Incremental Data Processing with Spark

Key Insights

Incremental processing reduces compute costs by 60-90% compared to full reprocessing, but requires intentional design around partitioning, checkpointing, and change tracking mechanisms.
Delta Lake’s Change Data Feed eliminates the need for custom CDC logic, providing row-level change tracking with minimal overhead when enabled proactively.
The choice between timestamp filtering, CDC, and streaming depends on your data mutation patterns—append-only workloads need different strategies than tables with frequent updates.

The Problem with Full Data Reprocessing

Every data engineer has inherited that job. The one that reads the entire customer table—all 500 million rows—just to process yesterday’s 50,000 new records. It runs for six hours, costs a small fortune in cluster compute, and fails unpredictably when upstream systems hiccup.

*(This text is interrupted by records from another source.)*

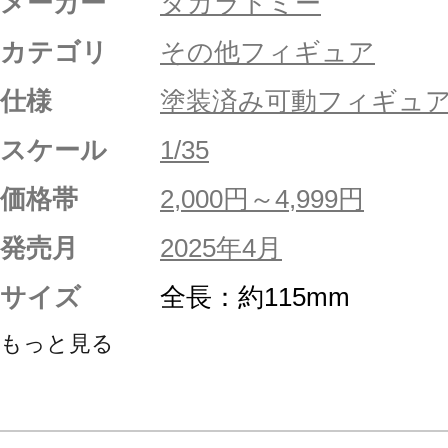
メーカー
タカラトミー
カテゴリ
その他フィギュア
仕様
塗装済み可動フィギュ
スケール
1/35
価格帯
2,000円～4,999円
発売月
2025年4月
サイズ
全長：約115mm
もっと見る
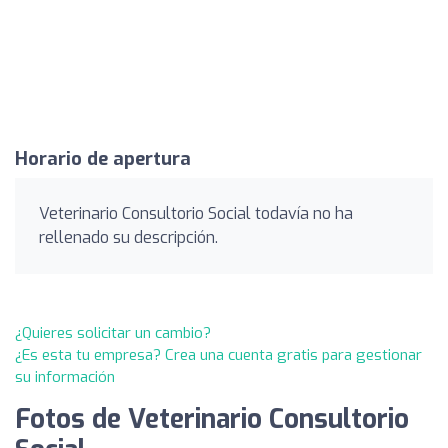
Horario de apertura
Veterinario Consultorio Social todavía no ha
rellenado su descripción.
¿Quieres solicitar un cambio?
¿Es esta tu empresa? Crea una cuenta gratis para gestionar
su información
Fotos de Veterinario Consultorio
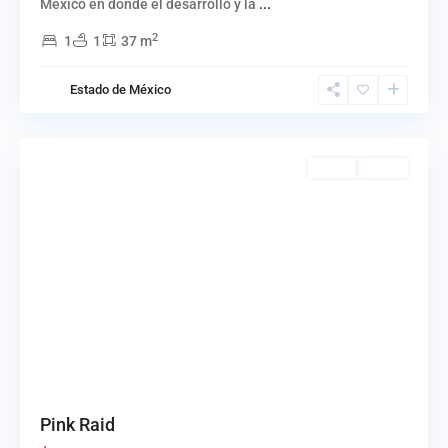
México en donde el desarrollo y la
...
2
1
1
37 m
Tulum.
,
Estado de México
Quintana
Roo.
Venta
Activo
Pink Raid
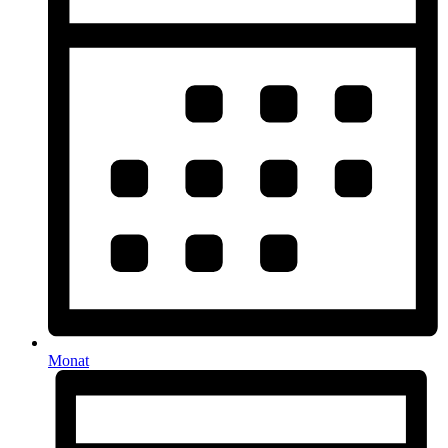
Monat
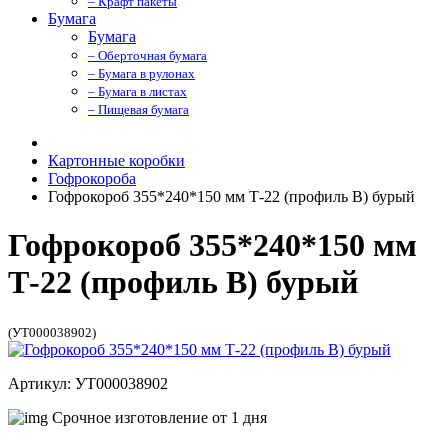
– Крафт пакеты
Бумага
Бумага
– Оберточная бумага
– Бумага в рулонах
– Бумага в листах
– Пищевая бумага
Картонные коробки
Гофрокороба
Гофрокороб 355*240*150 мм Т-22 (профиль B) бурый
Гофрокороб 355*240*150 мм
Т-22 (профиль B) бурый
(УТ000038902)
Артикул: УТ000038902
Срочное изготовление от 1 дня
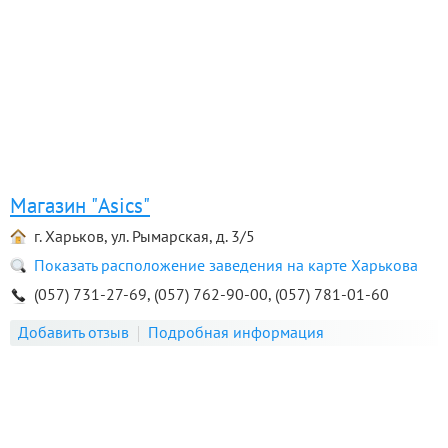
Магазин "Asics"
г. Харьков, ул. Рымарская, д. 3/5
Показать расположение заведения на карте Харькова
(057) 731-27-69, (057) 762-90-00, (057) 781-01-60
Добавить отзыв
Подробная информация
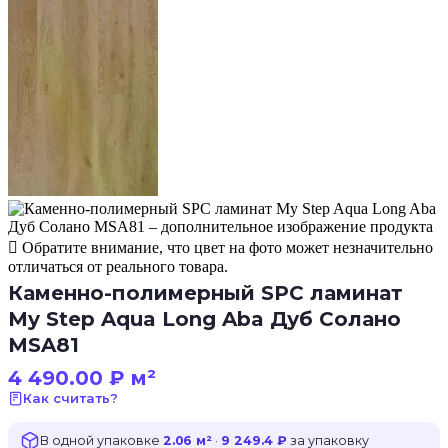
Обратите внимание, что цвет на фото может незначительно
отличаться от реального товара.
Каменно-полимерный SPC ламинат
My Step Aqua Long Aba Дуб Солано
MSA81
4 490.00
₽
м²
Как считать?
В одной упаковке
2.06 м²
·
9 249.4 ₽
за упаковку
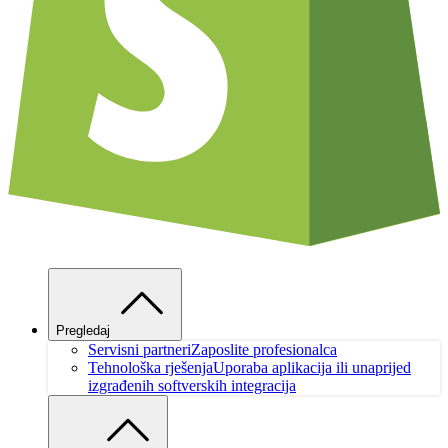
Pregledaj
Servisni partneri
Zaposlite profesionalca
Tehnološka rješenja
Uporaba aplikacija ili unaprijed
izgrađenih softverskih integracija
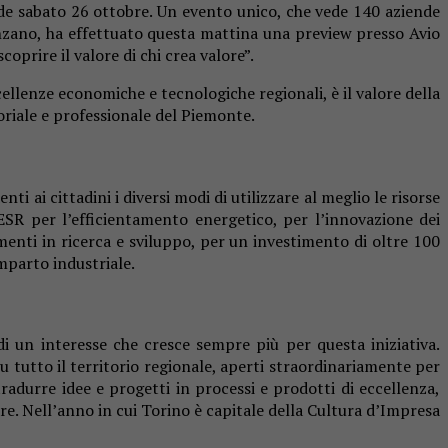
lude sabato 26 ottobre. Un evento unico, che vede 140 aziende
Tronzano, ha effettuato questa mattina una preview presso Avio
coprire il valore di chi crea valore”.
ellenze economiche e tecnologiche regionali, è il valore della
oriale e professionale del Piemonte.
 ai cittadini i diversi modi di utilizzare al meglio le risorse
SR per l’efficientamento energetico, per l’innovazione dei
timenti in ricerca e sviluppo, per un investimento di oltre 100
mparto industriale.
i un interesse che cresce sempre più per questa iniziativa.
 tutto il territorio regionale, aperti straordinariamente per
radurre idee e progetti in processi e prodotti di eccellenza,
e. Nell’anno in cui Torino è capitale della Cultura d’Impresa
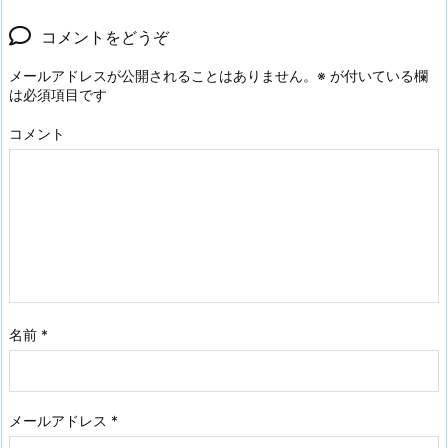
コメントをどうぞ
メールアドレスが公開されることはありません。
※
が付いている欄
は必須項目です
コメント
名前
*
メールアドレス
*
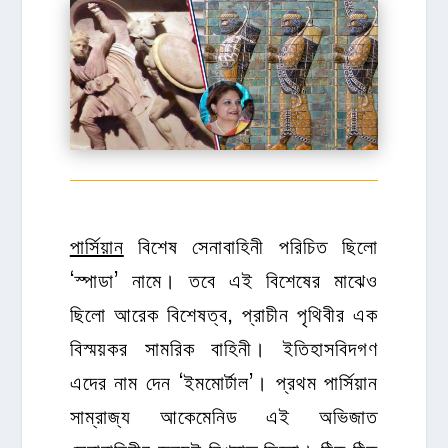
পার্সিয়ান
বিশেষ সেনাবাহিনী পরিচিত ছিলো
‘স্পাডা’ নামে। তবে এই বিশেষের মাঝেও
ছিলো আরেক বিশেষত্ব, প্রাচীন পৃথিবীর এক
বিস্ময়কর সামরিক বাহিনী। ইতিহাসবিদগণ
এদের নাম দেন ‘ইমমোর্টাল’। প্রথম পার্সিয়ান
সাম্রাজ্য আকেমেনিড এই অভিজাত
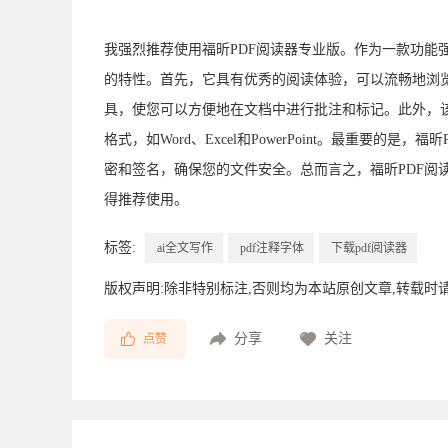
我强烈推荐使用福昕PDF阅读器专业版。作为一款功能
的特性。首先，它具有优秀的阅读体验，可以流畅地浏览
具，使您可以方便地在文档中进行批注和标记。此外，该
格式，如Word、Excel和PowerPoint。最重要
密和签名，确保您的文件安全。总而言之，福昕PDF阅
得推荐使用。
标签:
ai全文写作
pdf注释字体
下载pdf阅读器
版权声明:除非特别标注,否则均为本站原创文章,转载时
分享
关注
点赞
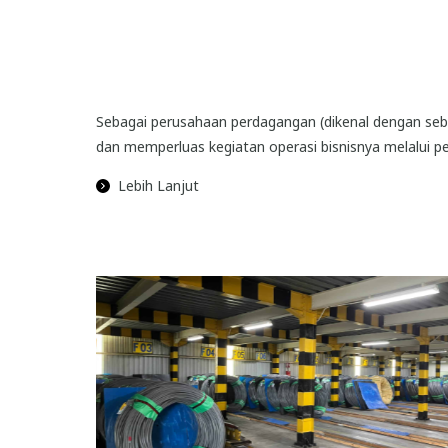
Sebagai perusahaan perdagangan (dikenal dengan seb
dan memperluas kegiatan operasi bisnisnya melalui p
Lebih Lanjut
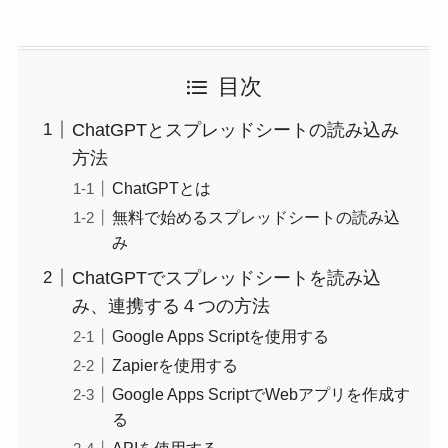
目次
ChatGPTとスプレッドシートの読み込み
方法
ChatGPTとは
無料で始めるスプレッドシートの読み込
み
ChatGPTでスプレッドシートを読み込
み、連携する４つの方法
Google Apps Scriptを使用する
Zapierを使用する
Google Apps ScriptでWebアプリを作成す
る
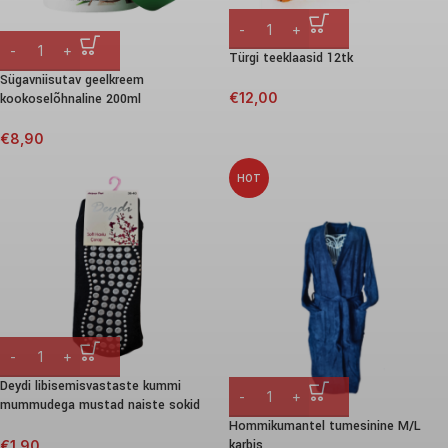
Türgi teeklaasid 12tk
Sügavniisutav geelkreem
€
12,00
kookoselõhnaline 200ml
€
8,90
HOT
Deydi libisemisvastaste kummi
mummudega mustad naiste sokid
36-40
Hommikumantel tumesinine M/L
karbis
€
1,90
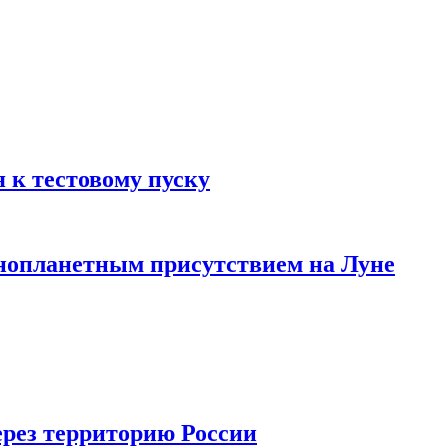
 к тестовому пуску
инопланетным присутствием на Луне
ерез территорию России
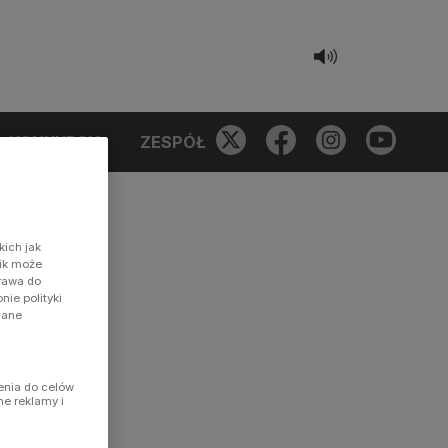
KONKURSY
ZESPÓŁ
kich jak
nik może
prawa do
ie polityki
dane
enia do celów
ne reklamy i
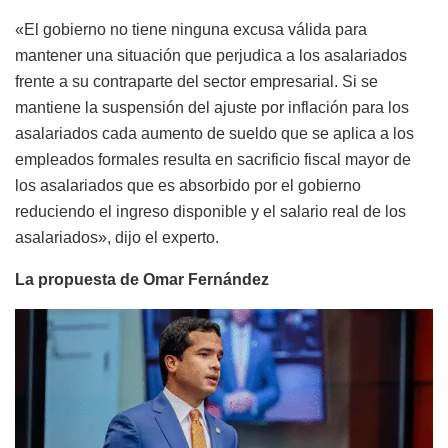
«El gobierno no tiene ninguna excusa válida para
mantener una situación que perjudica a los asalariados
frente a su contraparte del sector empresarial. Si se
mantiene la suspensión del ajuste por inflación para los
asalariados cada aumento de sueldo que se aplica a los
empleados formales resulta en sacrificio fiscal mayor de
los asalariados que es absorbido por el gobierno
reduciendo el ingreso disponible y el salario real de los
asalariados», dijo el experto.
La propuesta de Omar Fernández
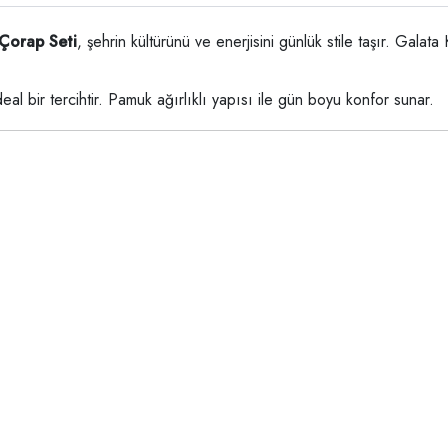
 Çorap Seti
, şehrin kültürünü ve enerjisini günlük stile taşır. Gala
al bir tercihtir. Pamuk ağırlıklı yapısı ile gün boyu konfor sunar.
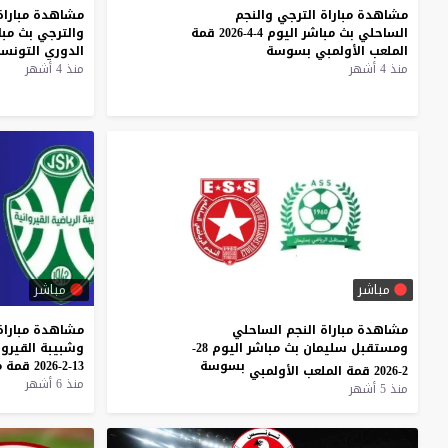
مشاهدة
مباراة
الترجي
والنجم
مشاهدة
مباراة
الساحلي
بث
مباشر
اليوم
4-4-2026
قمة
والترجي
بث
مبا
الملعب
الأولمبي
بسوسة
الدوري
التونس
منذ 4 أشهر
منذ 4 أشهر
مباشر
مباشر
مشاهدة مباراة النجم الساحلي
مشاهدة
مباراة
ومستقبل سليمان بث مباشر اليوم 28-
وشبيبة
القيرو
بسوسة
13-2-2026
قمة
م
2-2026 قمة الملعب الأولمبي
منذ 6 أشهر
منذ 5 أشهر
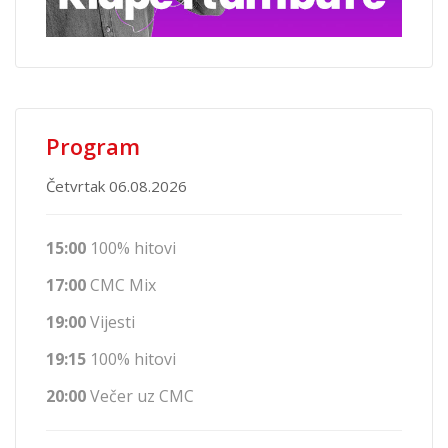
Program
Četvrtak 06.08.2026
15:00
100% hitovi
17:00
CMC Mix
19:00
Vijesti
19:15
100% hitovi
20:00
Večer uz CMC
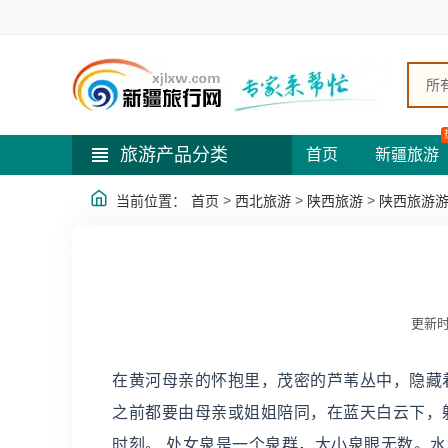
所
旅游产品分类
首页
新疆旅游
>
>
>
当前位置：
首页
西北旅游
陕西旅游
陕西旅游
更新时
在黄河母亲的怀抱里，茂密的芦苇丛中，隐藏
之前都要由母亲或姐姐陪同，在蓝天白云下，
时刻。 处女泉是一个泉群，大小泉眼无数。水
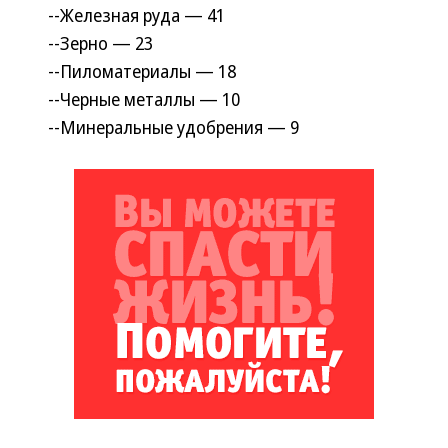
--Железная руда — 41
--Зерно — 23
--Пиломатериалы — 18
--Черные металлы — 10
--Минеральные удобрения — 9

Full reprocessing made sense when datasets fit in memory and cloud compute bills weren’t a line item executives questioned. Those days are gone. Modern data platforms handle terabytes daily, and reprocessing everything on each run creates compounding problems: longer job durations, higher costs, wider blast radius when failures occur, and SLA violations that erode trust in your data platform.

Incremental processing solves this by identifying and processing only what changed since the last run. The concept is simple. The implementation requires careful thought about how changes are detected, how state is managed, and how failures are recovered. Spark provides multiple mechanisms for incremental processing, each suited to different use cases.

Incremental Processing Patterns Overview

Three primary patterns dominate incremental data processing: timestamp-based filtering, change data capture (CDC), and streaming with watermarks. Understanding when to apply each pattern prevents over-engineering simple problems and under-engineering complex ones.

Timestamp-based filtering works for append-only or slowly changing data where records have reliable created/modified timestamps. It’s the simplest approach but breaks down when records are updated without timestamp changes or when clock skew exists across source systems.

Change data capture tracks row-level mutations directly, typically by reading database transaction logs. It handles updates and deletes gracefully but requires infrastructure support (Debezium, AWS DMS, or native database CDC features).

Streaming with watermarks processes data continuously with built-in handling for late-arriving records. It’s ideal for event-driven architectures but introduces complexity around state management and exactly-once semantics.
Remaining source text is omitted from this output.